ASSIGNED TASK
Only one span of the listing below should come back. It runs from the line with "Guinea hat vorläufige" through the line with "l'IA dans votre boite mail", and each of its lines must be reproduced exactly.

(EXERCISE MATERIALS Opens)

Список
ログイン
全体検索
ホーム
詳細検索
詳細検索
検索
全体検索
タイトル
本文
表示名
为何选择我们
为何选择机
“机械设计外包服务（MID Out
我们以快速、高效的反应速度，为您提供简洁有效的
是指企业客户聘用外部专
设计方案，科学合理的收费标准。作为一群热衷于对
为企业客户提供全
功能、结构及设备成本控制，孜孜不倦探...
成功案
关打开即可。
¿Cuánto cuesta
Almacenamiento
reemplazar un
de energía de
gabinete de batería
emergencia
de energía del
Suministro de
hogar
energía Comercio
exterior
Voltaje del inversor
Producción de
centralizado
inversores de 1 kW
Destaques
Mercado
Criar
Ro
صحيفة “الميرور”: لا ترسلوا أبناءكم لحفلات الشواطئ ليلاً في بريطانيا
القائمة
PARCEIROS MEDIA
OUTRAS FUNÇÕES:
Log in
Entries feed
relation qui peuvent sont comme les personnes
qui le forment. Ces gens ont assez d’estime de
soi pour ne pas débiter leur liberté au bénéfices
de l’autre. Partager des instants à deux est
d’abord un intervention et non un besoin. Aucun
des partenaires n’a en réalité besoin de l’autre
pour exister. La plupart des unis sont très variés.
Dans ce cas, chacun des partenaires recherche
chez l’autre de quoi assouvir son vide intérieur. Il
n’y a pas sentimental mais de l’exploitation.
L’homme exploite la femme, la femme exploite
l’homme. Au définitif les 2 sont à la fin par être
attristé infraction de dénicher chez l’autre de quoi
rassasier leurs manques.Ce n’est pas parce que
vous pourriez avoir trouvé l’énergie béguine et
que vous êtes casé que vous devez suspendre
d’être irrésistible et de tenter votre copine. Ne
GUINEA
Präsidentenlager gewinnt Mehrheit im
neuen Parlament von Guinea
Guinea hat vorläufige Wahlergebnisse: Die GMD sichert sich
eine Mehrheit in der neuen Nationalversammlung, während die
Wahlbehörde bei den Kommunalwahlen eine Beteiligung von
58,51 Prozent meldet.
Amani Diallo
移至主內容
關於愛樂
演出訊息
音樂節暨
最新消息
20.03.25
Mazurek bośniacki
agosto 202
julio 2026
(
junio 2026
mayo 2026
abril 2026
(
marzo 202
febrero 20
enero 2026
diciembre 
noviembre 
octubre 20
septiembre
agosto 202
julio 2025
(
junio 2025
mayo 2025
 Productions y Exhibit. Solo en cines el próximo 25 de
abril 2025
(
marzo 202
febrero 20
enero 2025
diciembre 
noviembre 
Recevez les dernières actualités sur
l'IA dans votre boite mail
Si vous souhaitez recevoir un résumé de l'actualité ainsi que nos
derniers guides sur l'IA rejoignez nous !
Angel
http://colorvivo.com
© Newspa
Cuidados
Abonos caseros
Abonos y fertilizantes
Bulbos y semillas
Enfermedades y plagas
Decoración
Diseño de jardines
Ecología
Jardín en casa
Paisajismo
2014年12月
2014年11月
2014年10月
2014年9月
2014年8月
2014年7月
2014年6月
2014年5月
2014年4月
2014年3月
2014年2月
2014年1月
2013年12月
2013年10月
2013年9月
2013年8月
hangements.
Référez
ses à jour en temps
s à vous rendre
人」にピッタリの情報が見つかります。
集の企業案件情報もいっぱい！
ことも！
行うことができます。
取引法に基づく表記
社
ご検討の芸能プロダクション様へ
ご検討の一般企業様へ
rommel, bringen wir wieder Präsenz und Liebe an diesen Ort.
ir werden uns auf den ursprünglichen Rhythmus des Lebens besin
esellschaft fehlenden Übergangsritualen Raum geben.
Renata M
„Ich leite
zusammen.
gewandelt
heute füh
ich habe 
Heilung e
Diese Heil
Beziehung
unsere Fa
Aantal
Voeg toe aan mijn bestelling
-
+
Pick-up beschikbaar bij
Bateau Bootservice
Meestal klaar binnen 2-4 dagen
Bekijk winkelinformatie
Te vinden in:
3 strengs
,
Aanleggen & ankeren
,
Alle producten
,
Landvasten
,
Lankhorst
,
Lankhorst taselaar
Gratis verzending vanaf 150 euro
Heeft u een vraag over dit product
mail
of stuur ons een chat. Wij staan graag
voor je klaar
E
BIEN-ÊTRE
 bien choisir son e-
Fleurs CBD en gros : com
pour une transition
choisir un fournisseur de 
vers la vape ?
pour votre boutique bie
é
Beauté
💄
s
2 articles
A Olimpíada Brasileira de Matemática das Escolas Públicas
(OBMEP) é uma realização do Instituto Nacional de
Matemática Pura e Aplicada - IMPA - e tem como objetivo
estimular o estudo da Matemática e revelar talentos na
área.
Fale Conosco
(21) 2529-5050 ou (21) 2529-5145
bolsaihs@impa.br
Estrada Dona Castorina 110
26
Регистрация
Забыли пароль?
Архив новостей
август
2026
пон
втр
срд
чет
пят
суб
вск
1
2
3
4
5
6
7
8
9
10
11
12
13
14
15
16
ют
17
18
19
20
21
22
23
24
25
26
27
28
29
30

(EXERCISE MATERIALS Closes)

SOLUTION FOR THIS TASK
Guinea hat vorläufige Wahlergebnisse: Die GMD sichert sich
eine Mehrheit in der neuen Nationalversammlung, während die
Wahlbehörde bei den Kommunalwahlen eine Beteiligung von
58,51 Prozent meldet.
Amani Diallo
移至主內容
關於愛樂
演出訊息
音樂節暨
最新消息
20.03.25
Mazurek bośniacki
agosto 202
julio 2026
(
junio 2026
mayo 2026
abril 2026
(
marzo 202
febrero 20
enero 2026
diciembre 
noviembre 
octubre 20
septiembre
agosto 202
julio 2025
(
junio 2025
mayo 2025
 Productions y Exhibit. Solo en cines el próximo 25 de
abril 2025
(
marzo 202
febrero 20
enero 2025
diciembre 
noviembre 
Recevez les dernières actualités sur
l'IA dans votre boite mail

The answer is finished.